[英]Calculate R-squared (%Var explained) from combined randomForest regression object
When calculating a randomForest
regression, the object includes the R-squared as " % Var explained: ...
". 在计算randomForest
回归时,该对象包括R平方为“ % Var explained: ...
”。
library(randomForest)
library(doSNOW)
library(foreach)
library(ggplot2)
dat <- data.frame(ggplot2::diamonds[1:1000,1:7])

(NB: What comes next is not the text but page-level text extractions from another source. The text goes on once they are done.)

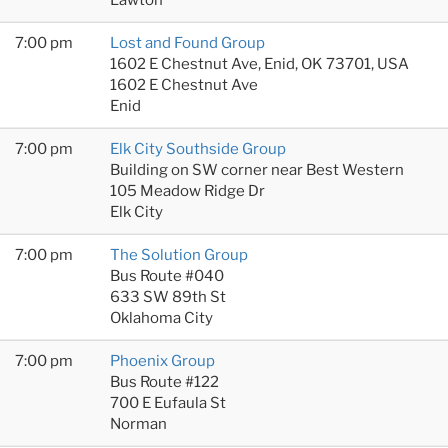
7:00 pm
Lost and Found Group
1602 E Chestnut Ave, Enid, OK 73701, USA
1602 E Chestnut Ave
Enid
7:00 pm
Elk City Southside Group
Building on SW corner near Best Western
105 Meadow Ridge Dr
Elk City
7:00 pm
The Solution Group
Bus Route #040
633 SW 89th St
Oklahoma City
7:00 pm
Phoenix Group
Bus Route #122
700 E Eufaula St
Norman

rf <- randomForest(formula = carat ~ ., data = dat, ntree = 500)
rf
# Call:
# randomForest(formula = carat ~ ., data = dat, ntree = 500)
# Type of random forest: regression
# Number of trees: 500
# No. of variables tried at each split: 2
#
# Mean of squared residuals: 0.001820046
# % Var explained: 95.22
However, when using a foreach
loop to calculate and combine
multiple randomForest
objects, the R-squared values are not available, as it is noted in ?combine
: 但是,当使用foreach
循环计算和combine
多个randomForest
对象时,R平方值不可用,如在?combine
:
The
confusion
,err.rate
,mse
andrsq
components (as well as the corresponding components in the test compnent, if exist) of the combined object will beNULL
组合对象的confusion
,err.rate
,mse
和rsq
组件(以及测试组件中的相应组件,如果存在)将为NULL
cl <- makeCluster(8)
registerDoSNOW(cl)
rfPar <- foreach(ntree=rep(63,8),
.combine = combine,
.multicombine = T,
.packages = "randomForest") %dopar%
{
randomForest(formula = carat ~ ., data = dat, ntree = ntree)
}
stopCluster(cl)
rfPar
# Call:
# randomForest(formula = carat ~ ., data = dat, ntree = ntree)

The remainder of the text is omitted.